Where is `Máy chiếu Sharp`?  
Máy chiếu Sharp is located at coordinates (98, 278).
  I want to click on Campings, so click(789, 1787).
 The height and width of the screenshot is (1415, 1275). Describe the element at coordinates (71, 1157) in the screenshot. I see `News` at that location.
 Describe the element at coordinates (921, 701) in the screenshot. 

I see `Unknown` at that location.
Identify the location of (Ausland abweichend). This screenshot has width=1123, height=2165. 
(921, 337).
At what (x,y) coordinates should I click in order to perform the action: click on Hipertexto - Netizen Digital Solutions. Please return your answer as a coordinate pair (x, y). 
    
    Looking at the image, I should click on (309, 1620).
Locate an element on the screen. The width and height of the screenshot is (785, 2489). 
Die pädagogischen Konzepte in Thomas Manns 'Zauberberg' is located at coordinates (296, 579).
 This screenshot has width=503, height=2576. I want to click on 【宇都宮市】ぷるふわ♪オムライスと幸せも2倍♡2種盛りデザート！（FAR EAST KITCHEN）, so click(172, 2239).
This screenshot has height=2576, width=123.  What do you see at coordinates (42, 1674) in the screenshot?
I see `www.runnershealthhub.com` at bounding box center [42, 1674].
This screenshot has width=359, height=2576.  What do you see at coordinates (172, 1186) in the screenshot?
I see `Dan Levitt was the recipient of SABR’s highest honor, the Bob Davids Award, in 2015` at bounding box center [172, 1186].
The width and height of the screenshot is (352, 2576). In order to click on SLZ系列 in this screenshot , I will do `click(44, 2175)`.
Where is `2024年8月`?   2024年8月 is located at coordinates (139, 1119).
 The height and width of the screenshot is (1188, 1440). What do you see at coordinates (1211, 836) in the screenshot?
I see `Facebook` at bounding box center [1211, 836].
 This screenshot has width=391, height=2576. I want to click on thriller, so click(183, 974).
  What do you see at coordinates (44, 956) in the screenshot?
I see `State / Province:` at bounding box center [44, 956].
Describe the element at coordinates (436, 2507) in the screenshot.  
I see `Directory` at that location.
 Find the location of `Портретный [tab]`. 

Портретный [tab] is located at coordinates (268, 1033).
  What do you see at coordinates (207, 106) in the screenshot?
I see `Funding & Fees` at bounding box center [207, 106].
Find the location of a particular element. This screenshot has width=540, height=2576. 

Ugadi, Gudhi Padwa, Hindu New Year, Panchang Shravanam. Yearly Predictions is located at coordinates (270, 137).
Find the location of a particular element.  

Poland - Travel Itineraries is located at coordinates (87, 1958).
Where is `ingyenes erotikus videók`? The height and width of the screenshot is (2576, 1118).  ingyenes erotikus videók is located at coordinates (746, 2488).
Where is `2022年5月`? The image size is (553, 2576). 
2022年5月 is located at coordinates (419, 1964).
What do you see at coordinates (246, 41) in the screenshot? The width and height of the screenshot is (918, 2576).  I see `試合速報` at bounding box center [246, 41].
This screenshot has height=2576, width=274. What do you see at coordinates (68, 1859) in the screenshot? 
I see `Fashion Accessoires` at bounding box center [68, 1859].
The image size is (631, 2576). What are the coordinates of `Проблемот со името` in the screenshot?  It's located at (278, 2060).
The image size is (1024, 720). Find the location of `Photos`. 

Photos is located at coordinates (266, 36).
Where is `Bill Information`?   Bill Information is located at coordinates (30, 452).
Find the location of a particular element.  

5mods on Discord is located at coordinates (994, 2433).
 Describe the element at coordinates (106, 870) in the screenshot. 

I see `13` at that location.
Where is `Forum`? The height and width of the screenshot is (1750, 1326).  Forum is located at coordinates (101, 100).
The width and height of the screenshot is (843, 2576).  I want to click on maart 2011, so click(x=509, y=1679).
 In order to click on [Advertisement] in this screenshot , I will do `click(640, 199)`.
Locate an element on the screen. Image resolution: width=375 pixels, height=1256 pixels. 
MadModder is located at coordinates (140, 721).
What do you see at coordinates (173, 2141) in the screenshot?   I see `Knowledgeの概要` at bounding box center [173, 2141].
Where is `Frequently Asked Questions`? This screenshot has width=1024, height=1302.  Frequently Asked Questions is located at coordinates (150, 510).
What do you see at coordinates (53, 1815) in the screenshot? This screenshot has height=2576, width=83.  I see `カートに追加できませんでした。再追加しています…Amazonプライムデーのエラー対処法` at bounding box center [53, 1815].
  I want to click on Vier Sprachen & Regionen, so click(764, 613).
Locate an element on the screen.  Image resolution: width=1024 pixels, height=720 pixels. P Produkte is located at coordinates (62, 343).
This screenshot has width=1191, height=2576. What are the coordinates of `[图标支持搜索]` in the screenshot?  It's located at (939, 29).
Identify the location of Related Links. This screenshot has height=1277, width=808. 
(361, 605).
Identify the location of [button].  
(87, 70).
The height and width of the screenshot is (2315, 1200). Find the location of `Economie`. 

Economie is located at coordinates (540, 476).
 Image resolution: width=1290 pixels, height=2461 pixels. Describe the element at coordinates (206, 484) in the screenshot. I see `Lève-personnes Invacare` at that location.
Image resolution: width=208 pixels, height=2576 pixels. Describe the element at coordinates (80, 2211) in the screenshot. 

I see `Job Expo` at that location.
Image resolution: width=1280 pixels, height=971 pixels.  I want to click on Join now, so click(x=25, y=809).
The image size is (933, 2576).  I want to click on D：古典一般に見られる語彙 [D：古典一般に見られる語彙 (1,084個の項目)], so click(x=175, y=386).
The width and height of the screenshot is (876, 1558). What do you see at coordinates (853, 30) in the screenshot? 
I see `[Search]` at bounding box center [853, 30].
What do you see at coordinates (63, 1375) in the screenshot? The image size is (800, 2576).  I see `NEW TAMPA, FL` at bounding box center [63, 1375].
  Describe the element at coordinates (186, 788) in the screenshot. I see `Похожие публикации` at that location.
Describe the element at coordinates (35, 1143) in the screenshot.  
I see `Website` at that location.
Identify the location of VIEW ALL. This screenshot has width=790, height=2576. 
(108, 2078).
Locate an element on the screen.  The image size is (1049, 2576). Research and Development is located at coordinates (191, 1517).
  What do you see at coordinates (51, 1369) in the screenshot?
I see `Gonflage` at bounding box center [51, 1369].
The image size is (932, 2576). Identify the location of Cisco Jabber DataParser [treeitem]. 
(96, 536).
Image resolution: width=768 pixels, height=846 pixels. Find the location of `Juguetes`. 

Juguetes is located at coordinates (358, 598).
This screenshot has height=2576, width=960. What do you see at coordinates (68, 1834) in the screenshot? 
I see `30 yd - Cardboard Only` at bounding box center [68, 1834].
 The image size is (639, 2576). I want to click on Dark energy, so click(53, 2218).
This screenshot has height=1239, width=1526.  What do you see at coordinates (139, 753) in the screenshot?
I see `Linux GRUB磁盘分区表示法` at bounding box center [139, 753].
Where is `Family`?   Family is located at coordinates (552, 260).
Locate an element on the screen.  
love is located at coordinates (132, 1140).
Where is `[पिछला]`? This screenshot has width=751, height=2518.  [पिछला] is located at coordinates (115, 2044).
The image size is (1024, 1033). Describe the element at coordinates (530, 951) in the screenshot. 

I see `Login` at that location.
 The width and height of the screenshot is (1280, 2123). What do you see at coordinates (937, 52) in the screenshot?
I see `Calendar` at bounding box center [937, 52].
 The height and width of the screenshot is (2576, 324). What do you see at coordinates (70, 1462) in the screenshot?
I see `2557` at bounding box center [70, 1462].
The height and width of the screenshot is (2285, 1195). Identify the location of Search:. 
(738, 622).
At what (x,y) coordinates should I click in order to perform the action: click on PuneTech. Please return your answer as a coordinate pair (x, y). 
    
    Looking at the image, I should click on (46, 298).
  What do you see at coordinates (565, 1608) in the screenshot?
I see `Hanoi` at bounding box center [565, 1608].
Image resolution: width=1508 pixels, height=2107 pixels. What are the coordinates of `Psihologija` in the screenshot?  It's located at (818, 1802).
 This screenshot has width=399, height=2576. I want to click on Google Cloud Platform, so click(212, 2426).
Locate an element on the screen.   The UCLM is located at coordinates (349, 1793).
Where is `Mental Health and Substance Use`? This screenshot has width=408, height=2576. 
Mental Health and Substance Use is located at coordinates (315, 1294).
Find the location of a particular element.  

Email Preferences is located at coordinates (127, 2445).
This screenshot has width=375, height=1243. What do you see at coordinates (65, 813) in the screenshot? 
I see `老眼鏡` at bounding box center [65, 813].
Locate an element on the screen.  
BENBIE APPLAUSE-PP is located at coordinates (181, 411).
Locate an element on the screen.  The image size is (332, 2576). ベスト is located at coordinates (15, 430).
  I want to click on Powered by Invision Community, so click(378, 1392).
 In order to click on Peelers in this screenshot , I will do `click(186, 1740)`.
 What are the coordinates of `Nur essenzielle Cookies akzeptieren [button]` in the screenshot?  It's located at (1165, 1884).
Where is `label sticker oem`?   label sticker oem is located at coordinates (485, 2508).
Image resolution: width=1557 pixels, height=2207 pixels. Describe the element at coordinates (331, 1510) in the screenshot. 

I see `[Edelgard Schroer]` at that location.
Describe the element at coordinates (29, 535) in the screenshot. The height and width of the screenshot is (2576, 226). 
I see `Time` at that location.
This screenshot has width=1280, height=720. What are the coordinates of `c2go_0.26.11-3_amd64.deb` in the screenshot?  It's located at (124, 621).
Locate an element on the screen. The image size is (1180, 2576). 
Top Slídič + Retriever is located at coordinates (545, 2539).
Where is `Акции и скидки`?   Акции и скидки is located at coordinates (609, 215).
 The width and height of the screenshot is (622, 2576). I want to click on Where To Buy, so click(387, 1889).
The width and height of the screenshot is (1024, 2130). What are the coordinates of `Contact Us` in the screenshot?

◆ Instructions for the task
For this exercise, find all lines in the records containing the word "will" and copy them.

◆ Completed exercise
The width and height of the screenshot is (352, 2576). In order to click on SLZ系列 in this screenshot , I will do `click(44, 2175)`.
 In order to click on [Advertisement] in this screenshot , I will do `click(640, 199)`.
 In order to click on Peelers in this screenshot , I will do `click(186, 1740)`.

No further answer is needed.